A password will be e-mailed to you.
Movie Review: The Nominees for Best Animated Short, 2020 edition
43%Overall Score

There has been a depressing trend among the nominees for Best Animated Short Film, and it is only getting worse. I’ve been watching and reviewing them for ten years now, and recently there is a disincentive for animators who push the boundary of their medium. The winners do not have the most innovative animation, or even a thought-provoking story. Now it is all about which film can get you crying in the shortest amount of time. To that end, four of this year’s shorts are bittersweet family story with a sick or dying relatively, while the fifth is a bittersweet story of friend between a cat and a dog. Some of the shorts are more artful than others, but most land with the saccharine emotional power you might expect from a Hallmark card.

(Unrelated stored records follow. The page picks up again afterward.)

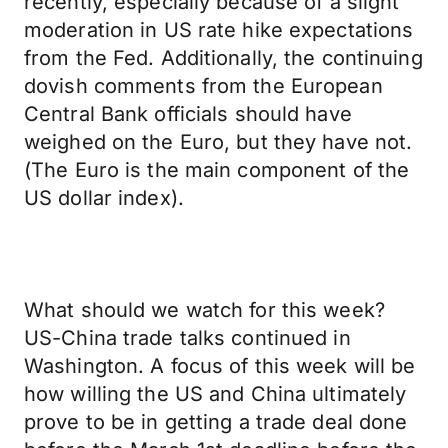
recently, especially because of a slight
moderation in US rate hike expectations
from the Fed. Additionally, the continuing
dovish comments from the European
Central Bank officials should have
weighed on the Euro, but they have not.
(The Euro is the main component of the
US dollar index).
What should we watch for this week?
US-China trade talks continued in
Washington. A focus of this week will be
how willing the US and China ultimately
prove to be in getting a trade deal done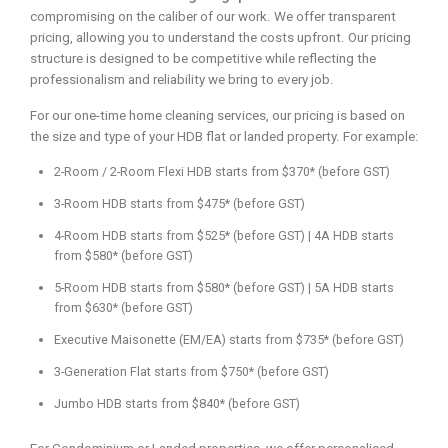
compromising on the caliber of our work. We offer transparent
pricing, allowing you to understand the costs upfront. Our pricing
structure is designed to be competitive while reflecting the
professionalism and reliability we bring to every job.
For our one-time home cleaning services, our pricing is based on
the size and type of your HDB flat or landed property. For example:
2-Room / 2-Room Flexi HDB starts from $370* (before GST)
3-Room HDB starts from $475* (before GST)
4-Room HDB starts from $525* (before GST) | 4A HDB starts
from $580* (before GST)
5-Room HDB starts from $580* (before GST) | 5A HDB starts
from $630* (before GST)
Executive Maisonette (EM/EA) starts from $735* (before GST)
3-Generation Flat starts from $750* (before GST)
Jumbo HDB starts from $840* (before GST)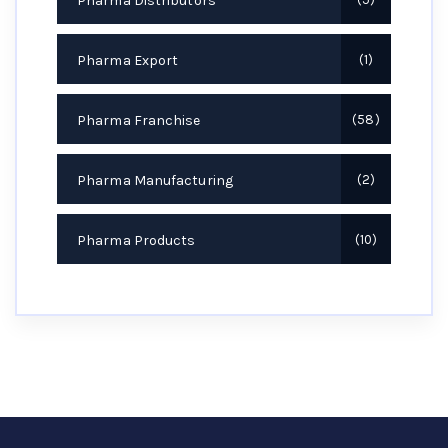
Pharma Distributors
Pharma Export
1
Pharma Franchise
58
Pharma Manufacturing
2
Pharma Products
10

Dcera (Daughter) ­– directed by Daria Kashcheeva

When it comes to stop motion animation, there is an expectation that things move slowly. Animators prefer to showcase the meticulous detail in their characters and locations. Daughter eschews that, employing a faux documentary style that is unusual to this format. The story is about a woman visiting her father at his hospital bed, and stylized flashbacks from their life together. It looks like Kashcheeva carved her figures out of wood, so it’s all the more surprising when they spring into life, like when the daughter hurriedly descends a staircase and the camera struggles to follow her. Abrupt shifts in speed is where Daughter finds its meaning – the chaos of everyday life slows to a standstill in a hospital bed – and its stylized point of view compounds the feeling of loss.

Hair Love – directed by Matthew A. Cherry and Karen Rupert Toliver

With limited narration from Issa Rae, this short has the arc you might except from Pixar (it was produced by Sony, one of their top competitors). It follows a little girl as she goes through her big hair day. She decides on how to style her massive afro, except she is struggling to do it herself. Her father attempts to step in, except he is ill-equipped to handle her hair with the required delicacy. Cherry and Toliver film these characters with wide, saucer-sized eyes, and the girl’s hair has impressive textural detail. Maximum poignancy is the goal here – it is rare to see an animated short about a young black girl and her family – and Cherry further drives that idea home with how we finally see the girl’s mother. Canny viewers will figure out the “twist” quickly, and I suspect most of you will find it manipulative, not heart-warming.

Kitbull – directed by Kathryn Hendrickson and Rosana Sullivan

This is the one about the dog and cat. Their bodies are an exercise in contrast: the dog is a pit bull, bulky and with beady eyes, while the cat is tiny, feral, and expressive. Hendrickson and Sullivan are ruthless in their desire to engage your feelings. The cat is a stray, fighting for scraps in the alley where it lives, while the dog is the victim of abusive owners. The best part about Kitbull is how it kept true to the nature of the animals. They are not anthropomorphized, and their unlikely friendship develops through fits and starts. That quality also leads somewhat to their undoing. If you’ve ever watched a viral video about a neglected dog or cat who finds a family, then you know exactly where this is going. Feast, the Oscar-winning short from a few years back, was also about a cute dog in a situation it did not fully understand. At least that one had the creativity to stay in the dog’s perspective, while Kitbull celebrates cuteness for its own sake.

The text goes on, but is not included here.